Gell-Mann (gèl´män´), Murray
American physicist. He won a 1969 Nobel Prize for his study of subatomic particles.
Gell-Mann, Murray (1929- ), American physicist, noted for his classification of subatomic elementary particles and his proposal of the existence of quarks. Born in New York City, Gell-Mann was awarded the 1969 Nobel Prize in physics. In 1963 he and his colleague George Zweig independently advanced the quark theory; they hypothesized that quarks- particles carrying fractional electric charges- are the smallest particles of matter.
MURRAY GELL-MANN, “Today the network of relationships linking the human race to itself and to the rest of the biosphere is so complex that all aspects affect all others to an extraordinary degree. Someone should be studying the whole system, however crudely that has to be done, because no gluing together of partial studies of a complex nonlinear system can give a good idea of the behavoir of the whole.”
quark (kwôrk, kwärk) noun
Any of a group of hypothetical elementary particles having electric charges of magnitude one-third or two-thirds that of the electron, regarded as constituents of all hadrons.

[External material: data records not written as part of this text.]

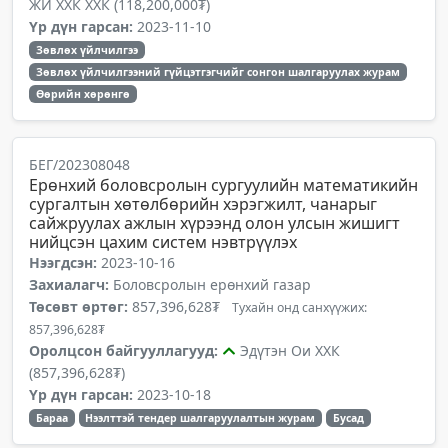
ЖИ ХХК ХХК (118,200,000₮)
Үр дүн гарсан:
2023-11-10
Зөвлөх үйлчилгээ
Зөвлөх үйлчилгээний гүйцэтгэгчийг сонгон шалгаруулах журам
Өөрийн хөрөнгө
БЕГ/202308048
Ерөнхий боловсролын сургуулийн математикийн
сургалтын хөтөлбөрийн хэрэгжилт, чанарыг
сайжруулах ажлын хүрээнд олон улсын жишигт
нийцсэн цахим систем нэвтрүүлэх
Нээгдсэн:
2023-10-16
Захиалагч:
Боловсролын ерөнхий газар
Төсөвт өртөг:
857,396,628₮
Тухайн онд санхүүжих:
857,396,628₮
Оролцсон байгууллагууд:
Эдүтэн Ои ХХК
(857,396,628₮)
Үр дүн гарсан:
2023-10-18
Бараа
Нээлттэй тендер шалгаруулалтын журам
Бусад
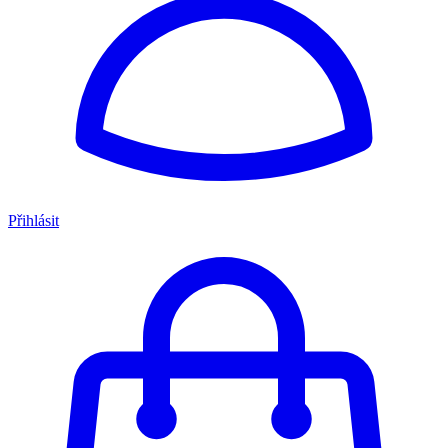
Přihlásit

[Possibly from Three quarks for Muster Mark!, a line in Finnegans Wake by James Joyce.]
Word History: “Three quarks for Muster Mark!/Sure he hasn’t got much of a bark/And sure any he has it’s all beside the mark.” This passage of James Joyce’s _Finnegans Wake_ is part of a scurrilous 13-line poem directed against King Mark, the cuckolded husband in the Tristan legend. The poem and the accompanying prose are packed with names of birds and words suggestive of birds, and the poem is a squawk, like the cawing of a crow, against King Mark. Thus, Joyce uses the word quark, which comes from the standard English verb quark, meaning “to caw, croak,” and also from the dialectal verb quawk, meaning “to caw, screech like a bird.” But Joyce’s quark was not what it has become: “any of a group of hypothetical subatomic particles proposed as the fundamental units of matter.” Murray Gell-Mann, the physicist who proposed these particles, in a private letter of June 27, 1978, to the editor of the Oxford English Dictionary, said that he had actually been influenced by Joyce’s word in naming the particle, although the influence was subconscious at first. Gell-Mann was thinking of using the pronunciation (kwôrk) for the particle, possibly something he had picked up from Finnegans Wake, which he “had perused from time to time since it appeared in 1939. . . . The allusion to three quarks seemed perfect” (originally there were only three subatomic quarks). Gell-Mann, however, wanted to pronounce the word with (ô) not (ä), as Joyce seemed to indicate by rhyming words in the vicinity such as Mark. Gell-Mann got around that “by supposing that one ingredient of the line ‘Three quarks for Muster Mark’ was a cry of ‘Three quarts for Mister . . .’ heard in H.C. Earwicker’s pub.”